Without including any image, retype the records word for word.

Saved entries

+ + + + +

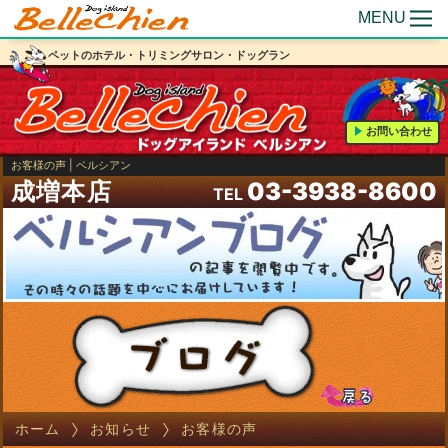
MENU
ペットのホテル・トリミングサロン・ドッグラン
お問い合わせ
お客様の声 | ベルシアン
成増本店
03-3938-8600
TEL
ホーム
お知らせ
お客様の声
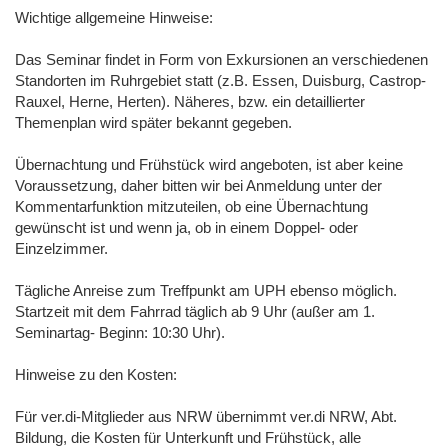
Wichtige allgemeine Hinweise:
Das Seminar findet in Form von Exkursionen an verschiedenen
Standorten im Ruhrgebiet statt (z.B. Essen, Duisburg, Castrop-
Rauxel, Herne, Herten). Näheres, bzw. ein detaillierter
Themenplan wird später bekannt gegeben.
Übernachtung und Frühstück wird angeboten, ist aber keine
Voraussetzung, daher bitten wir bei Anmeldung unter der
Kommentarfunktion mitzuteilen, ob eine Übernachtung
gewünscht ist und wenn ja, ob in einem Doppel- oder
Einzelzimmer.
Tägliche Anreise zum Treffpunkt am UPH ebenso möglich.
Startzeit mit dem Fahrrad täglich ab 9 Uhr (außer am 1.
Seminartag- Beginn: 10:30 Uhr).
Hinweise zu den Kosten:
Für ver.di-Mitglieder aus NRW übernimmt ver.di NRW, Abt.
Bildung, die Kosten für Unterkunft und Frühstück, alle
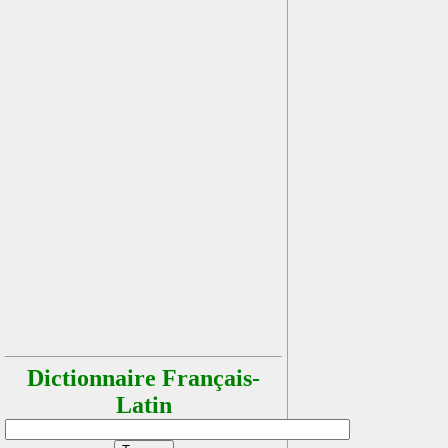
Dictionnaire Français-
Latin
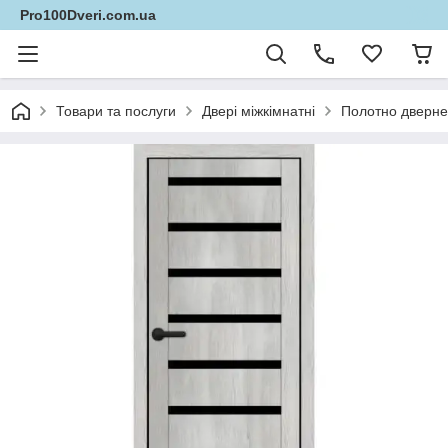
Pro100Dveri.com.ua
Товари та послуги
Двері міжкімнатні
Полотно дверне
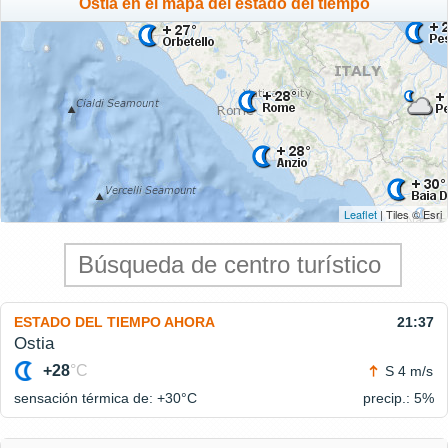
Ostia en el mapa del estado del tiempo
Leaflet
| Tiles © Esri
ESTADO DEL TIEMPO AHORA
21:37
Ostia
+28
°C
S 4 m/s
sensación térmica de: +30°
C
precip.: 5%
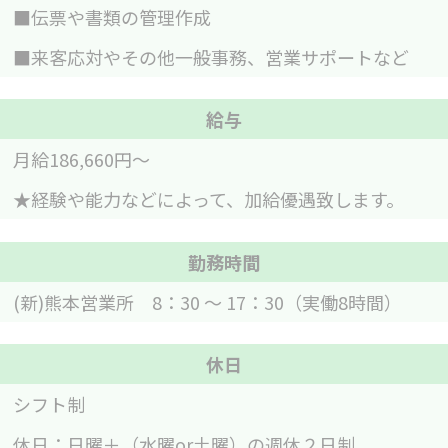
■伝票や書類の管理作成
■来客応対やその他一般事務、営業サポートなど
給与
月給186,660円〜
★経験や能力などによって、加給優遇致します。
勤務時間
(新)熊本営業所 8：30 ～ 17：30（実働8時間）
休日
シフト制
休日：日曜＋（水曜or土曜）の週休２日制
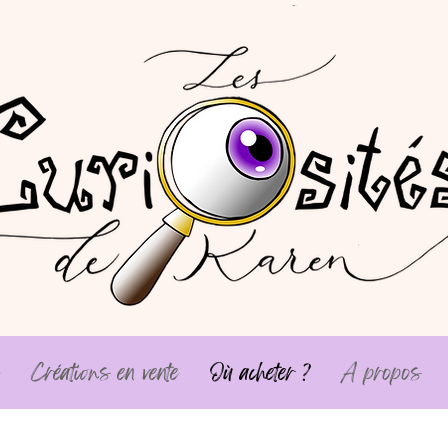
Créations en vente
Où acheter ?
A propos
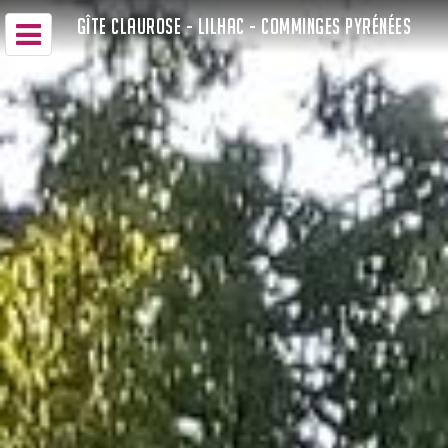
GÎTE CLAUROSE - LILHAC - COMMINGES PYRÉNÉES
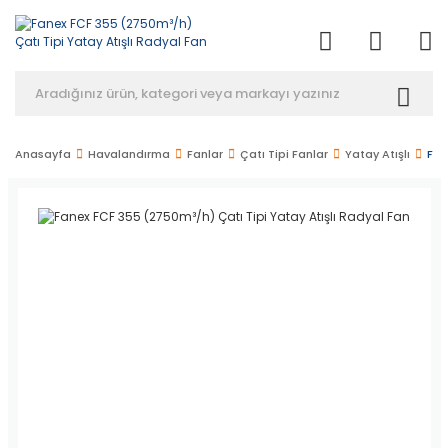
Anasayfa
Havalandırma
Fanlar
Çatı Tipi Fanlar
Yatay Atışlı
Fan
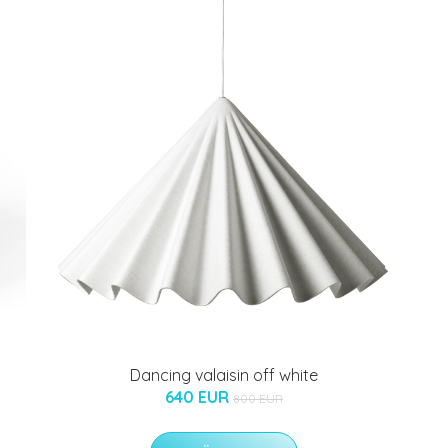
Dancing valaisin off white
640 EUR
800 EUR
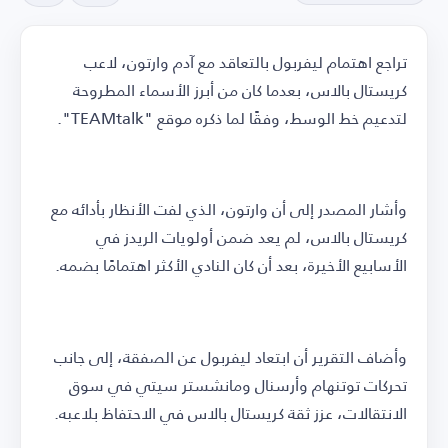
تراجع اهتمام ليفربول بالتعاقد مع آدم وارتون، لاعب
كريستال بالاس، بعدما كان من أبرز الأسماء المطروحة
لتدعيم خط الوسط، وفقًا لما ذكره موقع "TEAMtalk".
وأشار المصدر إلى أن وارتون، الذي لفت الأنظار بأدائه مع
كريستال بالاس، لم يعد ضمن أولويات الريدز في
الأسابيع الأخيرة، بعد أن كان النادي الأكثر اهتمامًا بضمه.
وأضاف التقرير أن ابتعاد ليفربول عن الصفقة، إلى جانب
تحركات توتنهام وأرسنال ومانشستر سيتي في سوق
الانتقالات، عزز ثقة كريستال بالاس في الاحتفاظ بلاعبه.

+ + + + +

_YOUR SOLUTION_
MENU
ペットのホテル・トリミングサロン・ドッグラン
お問い合わせ
お客様の声 | ベルシアン
成増本店
03-3938-8600
TEL
ホーム
お知らせ
お客様の声
Wichtige allgemeine Hinweise:
Das Seminar findet in Form von Exkursionen an verschiedenen
Standorten im Ruhrgebiet statt (z.B. Essen, Duisburg, Castrop-
Rauxel, Herne, Herten). Näheres, bzw. ein detaillierter
Themenplan wird später bekannt gegeben.
Übernachtung und Frühstück wird angeboten, ist aber keine
Voraussetzung, daher bitten wir bei Anmeldung unter der
Kommentarfunktion mitzuteilen, ob eine Übernachtung
gewünscht ist und wenn ja, ob in einem Doppel- oder
Einzelzimmer.
Tägliche Anreise zum Treffpunkt am UPH ebenso möglich.
Startzeit mit dem Fahrrad täglich ab 9 Uhr (außer am 1.
Seminartag- Beginn: 10:30 Uhr).
Hinweise zu den Kosten:
Für ver.di-Mitglieder aus NRW übernimmt ver.di NRW, Abt.
Bildung, die Kosten für Unterkunft und Frühstück, alle
Dictionnaire Français-
Latin
Pro100Dveri.com.ua
Товари та послуги
Двері міжкімнатні
Полотно дверне
Ostia en el mapa del estado del tiempo
Leaflet
| Tiles © Esri
ESTADO DEL TIEMPO AHORA
21:37
Ostia
+28
°C
S 4 m/s
sensación térmica de: +30°
C
precip.: 5%
■伝票や書類の管理作成
■来客応対やその他一般事務、営業サポートなど
給与
月給186,660円〜
★経験や能力などによって、加給優遇致します。
勤務時間
(新)熊本営業所 8：30 ～ 17：30（実働8時間）
休日
シフト制
休日：日曜＋（水曜or土曜）の週休２日制
Créations en vente
Où acheter ?
A propos
GÎTE CLAUROSE - LILHAC - COMMINGES PYRÉNÉES
Anasayfa
Havalandırma
Fanlar
Çatı Tipi Fanlar
Yatay Atışlı
Fan
Dancing valaisin off white
640 EUR
800 EUR
تراجع اهتمام ليفربول بالتعاقد مع آدم وارتون، لاعب
كريستال بالاس، بعدما كان من أبرز الأسماء المطروحة
لتدعيم خط الوسط، وفقًا لما ذكره موقع "TEAMtalk".
وأشار المصدر إلى أن وارتون، الذي لفت الأنظار بأدائه مع
كريستال بالاس، لم يعد ضمن أولويات الريدز في
الأسابيع الأخيرة، بعد أن كان النادي الأكثر اهتمامًا بضمه.
وأضاف التقرير أن ابتعاد ليفربول عن الصفقة، إلى جانب
تحركات توتنهام وأرسنال ومانشستر سيتي في سوق
الانتقالات، عزز ثقة كريستال بالاس في الاحتفاظ بلاعبه.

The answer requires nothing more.